Material for the task START

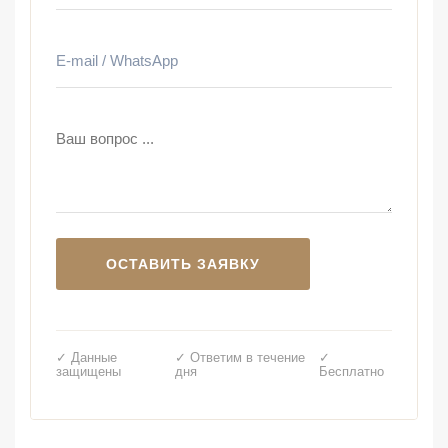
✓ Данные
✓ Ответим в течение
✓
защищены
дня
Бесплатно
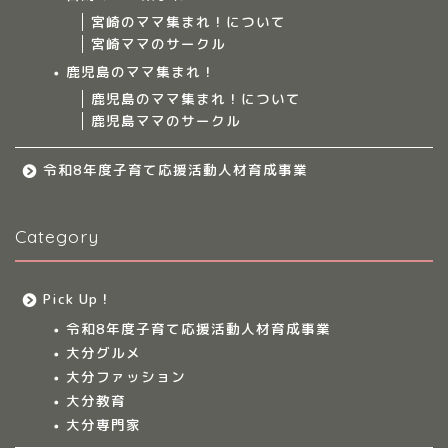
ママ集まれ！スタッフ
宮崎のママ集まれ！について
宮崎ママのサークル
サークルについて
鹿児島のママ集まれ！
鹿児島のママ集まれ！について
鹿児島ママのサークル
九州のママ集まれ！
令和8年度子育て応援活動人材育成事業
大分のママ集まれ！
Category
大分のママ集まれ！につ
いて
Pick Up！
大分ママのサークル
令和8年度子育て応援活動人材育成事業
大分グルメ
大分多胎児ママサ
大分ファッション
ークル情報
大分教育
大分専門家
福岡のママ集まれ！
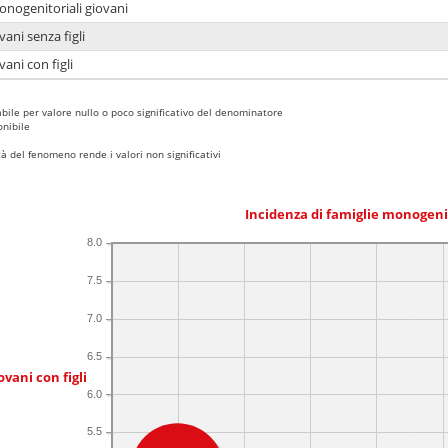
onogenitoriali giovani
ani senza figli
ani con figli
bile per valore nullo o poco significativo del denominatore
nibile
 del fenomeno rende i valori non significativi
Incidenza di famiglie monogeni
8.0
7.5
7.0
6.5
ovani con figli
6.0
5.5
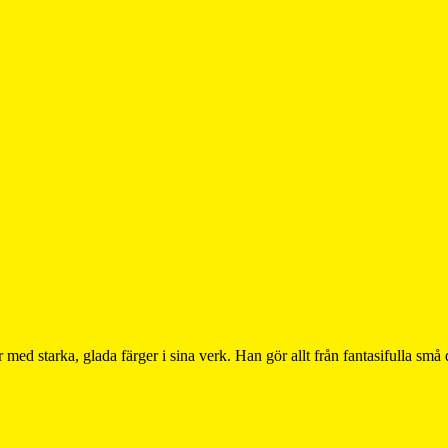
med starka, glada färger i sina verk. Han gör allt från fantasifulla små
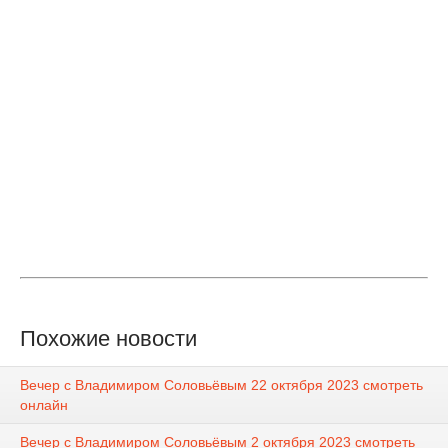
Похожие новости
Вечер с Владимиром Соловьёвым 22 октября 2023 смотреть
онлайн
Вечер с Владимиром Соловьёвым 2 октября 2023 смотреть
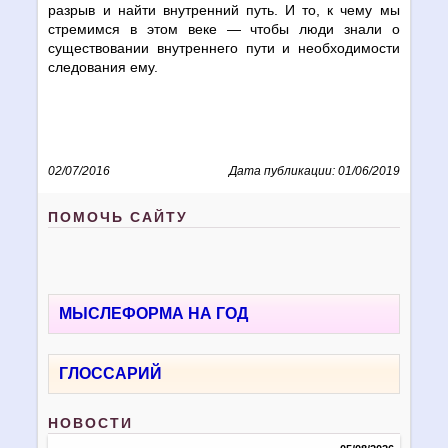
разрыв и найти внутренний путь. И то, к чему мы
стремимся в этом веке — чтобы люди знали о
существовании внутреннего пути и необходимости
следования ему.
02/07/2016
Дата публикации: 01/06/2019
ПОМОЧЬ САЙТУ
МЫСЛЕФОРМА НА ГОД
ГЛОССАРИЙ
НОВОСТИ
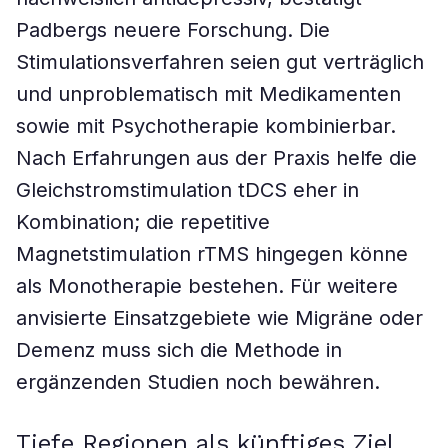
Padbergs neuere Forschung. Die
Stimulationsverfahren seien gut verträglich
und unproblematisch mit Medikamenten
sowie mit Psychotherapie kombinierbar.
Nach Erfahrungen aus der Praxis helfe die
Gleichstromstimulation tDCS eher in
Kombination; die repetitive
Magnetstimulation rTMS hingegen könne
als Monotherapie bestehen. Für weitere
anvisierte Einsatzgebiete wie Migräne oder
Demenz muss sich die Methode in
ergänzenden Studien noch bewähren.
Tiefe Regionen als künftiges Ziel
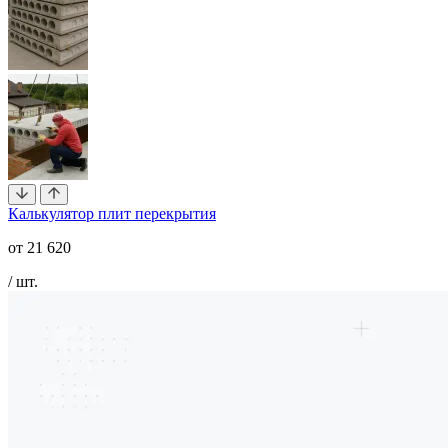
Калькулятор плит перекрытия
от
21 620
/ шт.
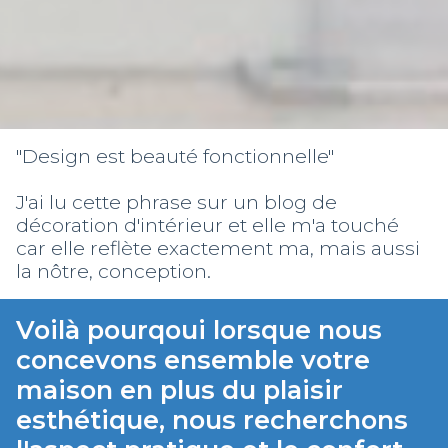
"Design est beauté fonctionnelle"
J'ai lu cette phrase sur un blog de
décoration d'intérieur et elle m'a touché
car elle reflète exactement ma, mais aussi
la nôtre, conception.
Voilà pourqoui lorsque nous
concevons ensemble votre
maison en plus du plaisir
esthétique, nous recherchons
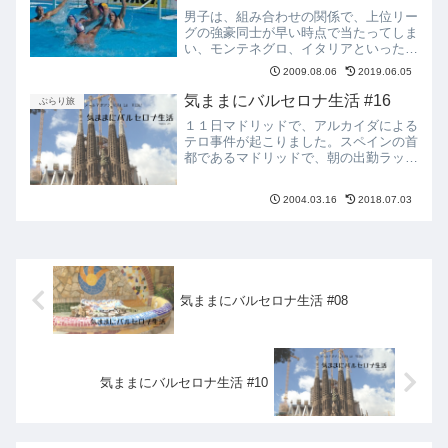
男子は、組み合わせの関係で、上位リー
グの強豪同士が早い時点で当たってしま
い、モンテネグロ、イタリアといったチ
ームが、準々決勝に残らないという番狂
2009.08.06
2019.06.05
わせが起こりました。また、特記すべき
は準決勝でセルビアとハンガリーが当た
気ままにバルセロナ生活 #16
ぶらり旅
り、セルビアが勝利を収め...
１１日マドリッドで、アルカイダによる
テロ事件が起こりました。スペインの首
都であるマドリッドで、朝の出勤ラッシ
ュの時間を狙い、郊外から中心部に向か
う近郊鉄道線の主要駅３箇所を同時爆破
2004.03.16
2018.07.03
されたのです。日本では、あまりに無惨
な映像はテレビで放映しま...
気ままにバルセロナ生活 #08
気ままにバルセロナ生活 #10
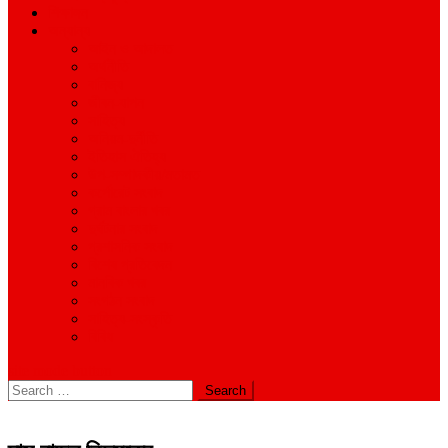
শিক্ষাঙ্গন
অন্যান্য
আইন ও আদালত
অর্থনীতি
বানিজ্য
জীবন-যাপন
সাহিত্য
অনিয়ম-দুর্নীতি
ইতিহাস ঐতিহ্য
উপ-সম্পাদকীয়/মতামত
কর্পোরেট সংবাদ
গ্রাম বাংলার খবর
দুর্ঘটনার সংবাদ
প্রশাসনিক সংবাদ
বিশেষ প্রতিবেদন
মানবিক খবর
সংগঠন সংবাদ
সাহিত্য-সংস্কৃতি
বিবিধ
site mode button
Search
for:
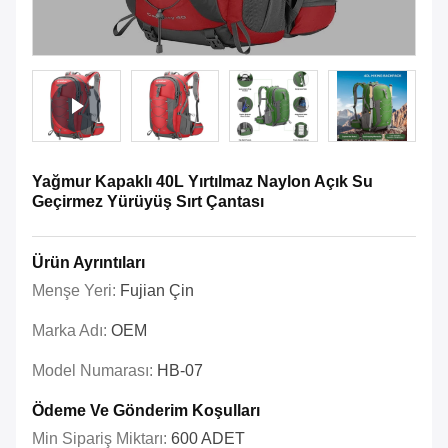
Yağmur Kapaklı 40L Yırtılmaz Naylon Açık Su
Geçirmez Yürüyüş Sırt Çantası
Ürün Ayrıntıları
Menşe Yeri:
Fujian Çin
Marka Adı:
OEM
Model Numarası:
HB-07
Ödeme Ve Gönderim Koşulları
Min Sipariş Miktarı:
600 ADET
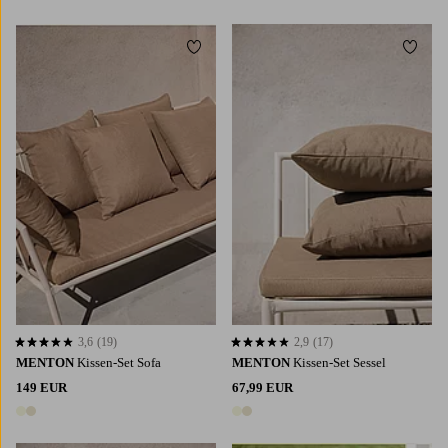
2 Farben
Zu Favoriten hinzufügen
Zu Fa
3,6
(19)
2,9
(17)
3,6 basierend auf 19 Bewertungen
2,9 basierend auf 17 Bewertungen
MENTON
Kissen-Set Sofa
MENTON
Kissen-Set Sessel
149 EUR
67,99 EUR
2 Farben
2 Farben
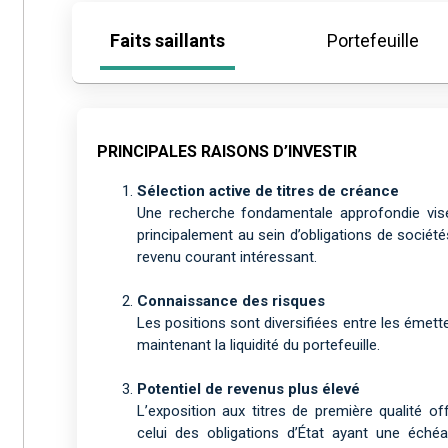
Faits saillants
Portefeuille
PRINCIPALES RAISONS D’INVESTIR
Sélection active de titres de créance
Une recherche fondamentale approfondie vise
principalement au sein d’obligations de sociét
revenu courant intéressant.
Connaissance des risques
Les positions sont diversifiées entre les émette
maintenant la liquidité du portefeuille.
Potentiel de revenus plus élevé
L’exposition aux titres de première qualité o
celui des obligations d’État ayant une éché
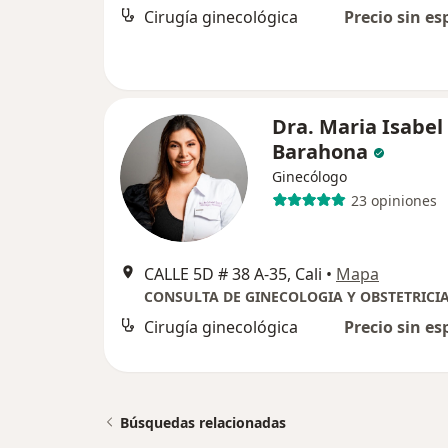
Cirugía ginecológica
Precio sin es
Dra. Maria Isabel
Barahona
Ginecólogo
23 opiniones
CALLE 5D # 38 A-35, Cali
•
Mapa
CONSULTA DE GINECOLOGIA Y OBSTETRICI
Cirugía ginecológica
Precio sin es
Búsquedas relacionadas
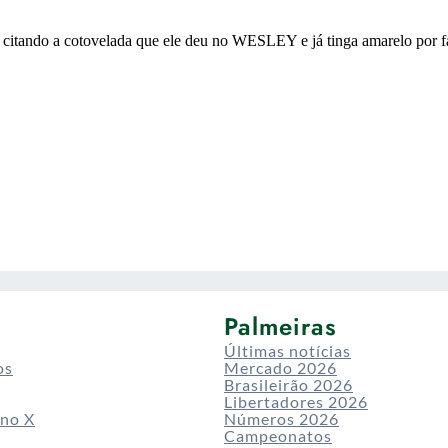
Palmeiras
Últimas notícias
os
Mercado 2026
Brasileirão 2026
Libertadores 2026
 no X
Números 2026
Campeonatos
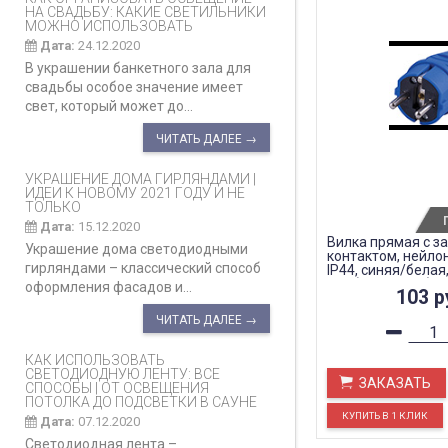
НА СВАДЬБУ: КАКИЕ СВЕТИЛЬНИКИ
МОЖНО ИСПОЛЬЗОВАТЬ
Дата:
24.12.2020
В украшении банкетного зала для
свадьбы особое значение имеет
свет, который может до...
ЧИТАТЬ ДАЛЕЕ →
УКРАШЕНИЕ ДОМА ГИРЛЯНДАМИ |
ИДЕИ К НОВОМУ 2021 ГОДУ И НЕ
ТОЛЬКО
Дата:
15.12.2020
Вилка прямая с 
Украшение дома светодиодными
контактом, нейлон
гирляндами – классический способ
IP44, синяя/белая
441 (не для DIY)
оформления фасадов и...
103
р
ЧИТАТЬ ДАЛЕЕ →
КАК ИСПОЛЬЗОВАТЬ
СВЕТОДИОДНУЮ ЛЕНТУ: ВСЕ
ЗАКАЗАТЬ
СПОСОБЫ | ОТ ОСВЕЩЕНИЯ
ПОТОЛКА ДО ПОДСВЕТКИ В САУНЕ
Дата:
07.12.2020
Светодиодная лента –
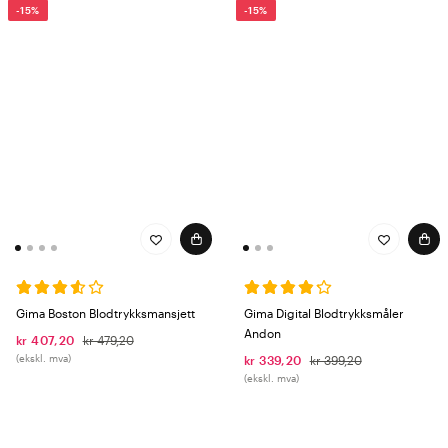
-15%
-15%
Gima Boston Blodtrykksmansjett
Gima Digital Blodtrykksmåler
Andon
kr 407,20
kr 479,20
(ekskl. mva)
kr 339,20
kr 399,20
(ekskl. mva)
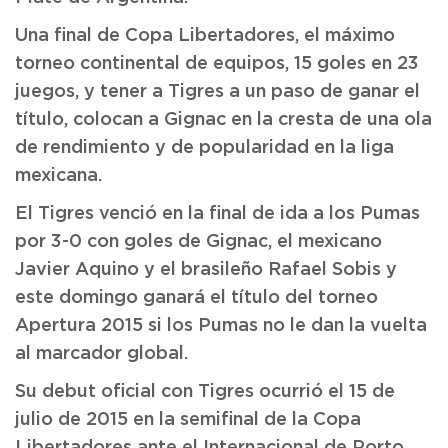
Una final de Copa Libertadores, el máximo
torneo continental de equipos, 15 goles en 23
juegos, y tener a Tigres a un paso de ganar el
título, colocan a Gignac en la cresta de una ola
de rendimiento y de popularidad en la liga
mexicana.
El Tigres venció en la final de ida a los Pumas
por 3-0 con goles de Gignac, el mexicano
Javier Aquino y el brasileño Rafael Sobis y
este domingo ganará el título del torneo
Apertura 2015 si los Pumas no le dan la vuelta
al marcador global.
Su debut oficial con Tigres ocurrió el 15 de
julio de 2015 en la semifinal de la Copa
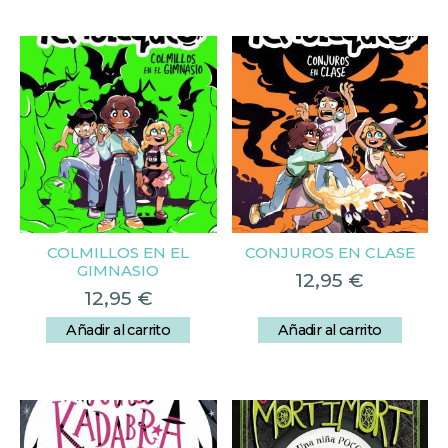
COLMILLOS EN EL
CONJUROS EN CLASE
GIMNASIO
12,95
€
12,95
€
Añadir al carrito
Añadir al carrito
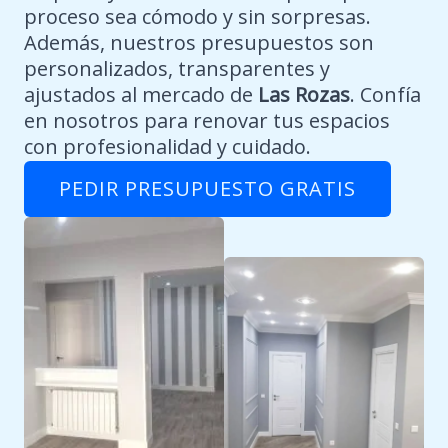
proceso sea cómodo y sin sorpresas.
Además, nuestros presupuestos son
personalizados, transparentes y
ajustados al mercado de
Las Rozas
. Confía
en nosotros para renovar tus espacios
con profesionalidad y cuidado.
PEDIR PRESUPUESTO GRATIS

Material for the task END

_Problem_: Repeat all of the entries word for word, but omit the pictures.

_Answer box_:
✓ Данные
✓ Ответим в течение
✓
защищены
дня
Бесплатно
ママ集まれ！スタッフ
宮崎のママ集まれ！について
宮崎ママのサークル
サークルについて
鹿児島のママ集まれ！
鹿児島のママ集まれ！について
鹿児島ママのサークル
九州のママ集まれ！
令和8年度子育て応援活動人材育成事業
大分のママ集まれ！
Category
大分のママ集まれ！につ
いて
Pick Up！
大分ママのサークル
令和8年度子育て応援活動人材育成事業
大分グルメ
大分多胎児ママサ
大分ファッション
ークル情報
大分教育
大分専門家
福岡のママ集まれ！
onogenitoriali giovani
ani senza figli
ani con figli
bile per valore nullo o poco significativo del denominatore
nibile
 del fenomeno rende i valori non significativi
Incidenza di famiglie monogeni
8.0
7.5
7.0
6.5
ovani con figli
6.0
5.5
med starka, glada färger i sina verk. Han gör allt från fantasifulla små
Похожие новости
Вечер с Владимиром Соловьёвым 22 октября 2023 смотреть
онлайн
Вечер с Владимиром Соловьёвым 2 октября 2023 смотреть
разрыв и найти внутренний путь. И то, к чему мы
стремимся в этом веке — чтобы люди знали о
существовании внутреннего пути и необходимости
следования ему.
02/07/2016
Дата публикации: 01/06/2019
ПОМОЧЬ САЙТУ
МЫСЛЕФОРМА НА ГОД
ГЛОССАРИЙ
НОВОСТИ
Padbergs neuere Forschung. Die
Stimulationsverfahren seien gut verträglich
und unproblematisch mit Medikamenten
sowie mit Psychotherapie kombinierbar.
Nach Erfahrungen aus der Praxis helfe die
Gleichstromstimulation tDCS eher in
Kombination; die repetitive
Magnetstimulation rTMS hingegen könne
als Monotherapie bestehen. Für weitere
anvisierte Einsatzgebiete wie Migräne oder
Demenz muss sich die Methode in
ergänzenden Studien noch bewähren.
Tiefe Regionen als künftiges Ziel
Калькулятор плит перекрытия
от
21 620
/ шт.
"Design est beauté fonctionnelle"
J'ai lu cette phrase sur un blog de
décoration d'intérieur et elle m'a touché
car elle reflète exactement ma, mais aussi
la nôtre, conception.
Voilà pourqoui lorsque nous
concevons ensemble votre
maison en plus du plaisir
esthétique, nous recherchons
男子は、組み合わせの関係で、上位リー
グの強豪同士が早い時点で当たってしま
い、モンテネグロ、イタリアといったチ
ームが、準々決勝に残らないという番狂
2009.08.06
2019.06.05
わせが起こりました。また、特記すべき
は準決勝でセルビアとハンガリーが当た
気ままにバルセロナ生活 #16
ぶらり旅
り、セルビアが勝利を収め...
１１日マドリッドで、アルカイダによる
テロ事件が起こりました。スペインの首
都であるマドリッドで、朝の出勤ラッシ
ュの時間を狙い、郊外から中心部に向か
う近郊鉄道線の主要駅３箇所を同時爆破
2004.03.16
2018.07.03
されたのです。日本では、あまりに無惨
な映像はテレビで放映しま...
気ままにバルセロナ生活 #08
気ままにバルセロナ生活 #10
শিক্ষাঙ্গন
অন্যান্য
আইন ও আদালত
অর্থনীতি
বানিজ্য
জীবন-যাপন
সাহিত্য
অনিয়ম-দুর্নীতি
ইতিহাস ঐতিহ্য
উপ-সম্পাদকীয়/মতামত
কর্পোরেট সংবাদ
গ্রাম বাংলার খবর
দুর্ঘটনার সংবাদ
প্রশাসনিক সংবাদ
বিশেষ প্রতিবেদন
মানবিক খবর
সংগঠন সংবাদ
সাহিত্য-সংস্কৃতি
বিবিধ
site mode button
Search
for:
Yağmur Kapaklı 40L Yırtılmaz Naylon Açık Su
Geçirmez Yürüyüş Sırt Çantası
Ürün Ayrıntıları
Menşe Yeri:
Fujian Çin
Marka Adı:
OEM
Model Numarası:
HB-07
Ödeme Ve Gönderim Koşulları
Min Sipariş Miktarı:
600 ADET
2 Farben
Zu Favoriten hinzufügen
Zu Fa
3,6
(19)
2,9
(17)
3,6 basierend auf 19 Bewertungen
2,9 basierend auf 17 Bewertungen
MENTON
Kissen-Set Sofa
MENTON
Kissen-Set Sessel
149 EUR
67,99 EUR
2 Farben
2 Farben
Faits saillants
Portefeuille
PRINCIPALES RAISONS D’INVESTIR
Sélection active de titres de créance
Une recherche fondamentale approfondie vise
principalement au sein d’obligations de sociét
revenu courant intéressant.
Connaissance des risques
Les positions sont diversifiées entre les émette
maintenant la liquidité du portefeuille.
Potentiel de revenus plus élevé
L’exposition aux titres de première qualité o
celui des obligations d’État ayant une éché
Cirugía ginecológica
Precio sin es
Dra. Maria Isabel
Barahona
Ginecólogo
23 opiniones
CALLE 5D # 38 A-35, Cali
•
Mapa
CONSULTA DE GINECOLOGIA Y OBSTETRICI
Cirugía ginecológica
Precio sin es
Búsquedas relacionadas
Palmeiras
Últimas notícias
os
Mercado 2026
Brasileirão 2026
Libertadores 2026
 no X
Números 2026
Campeonatos
НА СВАДЬБУ: КАКИЕ СВЕТИЛЬНИКИ
МОЖНО ИСПОЛЬЗОВАТЬ
Дата:
24.12.2020
В украшении банкетного зала для
свадьбы особое значение имеет
свет, который может до...
ЧИТАТЬ ДАЛЕЕ →
УКРАШЕНИЕ ДОМА ГИРЛЯНДАМИ |
ИДЕИ К НОВОМУ 2021 ГОДУ И НЕ
ТОЛЬКО
Дата:
15.12.2020
Вилка прямая с 
Украшение дома светодиодными
контактом, нейлон
гирляндами – классический способ
IP44, синяя/белая
441 (не для DIY)
оформления фасадов и...
103
р
ЧИТАТЬ ДАЛЕЕ →
КАК ИСПОЛЬЗОВАТЬ
СВЕТОДИОДНУЮ ЛЕНТУ: ВСЕ
ЗАКАЗАТЬ
СПОСОБЫ | ОТ ОСВЕЩЕНИЯ
ПОТОЛКА ДО ПОДСВЕТКИ В САУНЕ
Дата:
07.12.2020
Светодиодная лента –
-15%
-15%
Gima Boston Blodtrykksmansjett
Gima Digital Blodtrykksmåler
Andon
kr 407,20
kr 479,20
(ekskl. mva)
kr 339,20
kr 399,20
(ekskl. mva)
Una final de Copa Libertadores, el máximo
torneo continental de equipos, 15 goles en 23
juegos, y tener a Tigres a un paso de ganar el
título, colocan a Gignac en la cresta de una ola
de rendimiento y de popularidad en la liga
mexicana.
El Tigres venció en la final de ida a los Pumas
por 3-0 con goles de Gignac, el mexicano
Javier Aquino y el brasileño Rafael Sobis y
este domingo ganará el título del torneo
Apertura 2015 si los Pumas no le dan la vuelta
al marcador global.
Su debut oficial con Tigres ocurrió el 15 de
julio de 2015 en la semifinal de la Copa
COLMILLOS EN EL
CONJUROS EN CLASE
GIMNASIO
12,95
€
12,95
€
Añadir al carrito
Añadir al carrito
proceso sea cómodo y sin sorpresas.
Además, nuestros presupuestos son
personalizados, transparentes y
ajustados al mercado de
Las Rozas
. Confía
en nosotros para renovar tus espacios
con profesionalidad y cuidado.
PEDIR PRESUPUESTO GRATIS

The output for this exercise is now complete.